Global Expert Perspectives on Managing Excess Iron - Episode 11
Transcript:Thomas Prebet, MD, PhD: When we talk about giving iron chelation agents, most of the patients now are started on deferasirox, which is the oral formulation. There are two available options. One is pills, Jadenu; it’s a newer formulation. The other one is Exjade, and it has been used for years now. Most common side effects that we have with deferasirox, which is the active molecule in both of these medications, are basically some gastrointestinal side effects. That’s the first thing that we need to face, especially with Exjade.
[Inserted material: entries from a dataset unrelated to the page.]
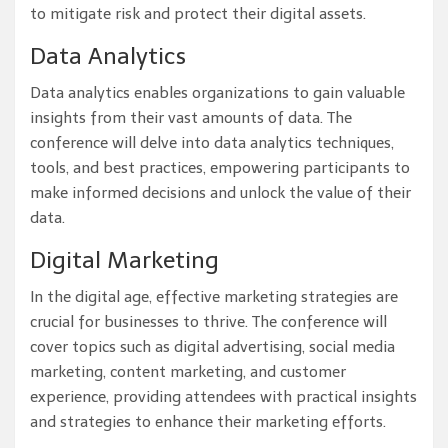
to mitigate risk and protect their digital assets.
Data Analytics
Data analytics enables organizations to gain valuable
insights from their vast amounts of data. The
conference will delve into data analytics techniques,
tools, and best practices, empowering participants to
make informed decisions and unlock the value of their
data.
Digital Marketing
In the digital age, effective marketing strategies are
crucial for businesses to thrive. The conference will
cover topics such as digital advertising, social media
marketing, content marketing, and customer
experience, providing attendees with practical insights
and strategies to enhance their marketing efforts.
There are some potential kidney issues, especially at the beginning of the treatment. Also, liver function test abnormalities and transaminitis are pretty common because of the formulation.
One of the things that we need to face on a common day-to-day basis with these agents is to find good levels and the good dose of the agents. It can be pretty complicated to find a balance between side effects and the efficacy to begin to get treated of the excess of iron. But with the new formulation of deferasirox, or Jadenu, potentially you can get rid of some of the gastrointestinal side effects. If we have a better look at the toxicity profile, potentially we can give to the patients more of the drug and have a better efficacy for this patient to be able to reach the goals of treatment that we have, basically based on ferritin levels.
From the patient perspective, the liver function test abnormalities are maybe not the most common concern. With the use of Exjade, it was complicated for the patients, and almost a ritual every morning, to dissolve the Exjade in a big glass in order to take the medication. While with the new medication that we have, the new formulation of Jadenu, it’s much more convenient for the patient because we don’t have all of this preparation and day-to-day basis ritual. So, it’s much more convenient for the patients to have Exjade, in particular.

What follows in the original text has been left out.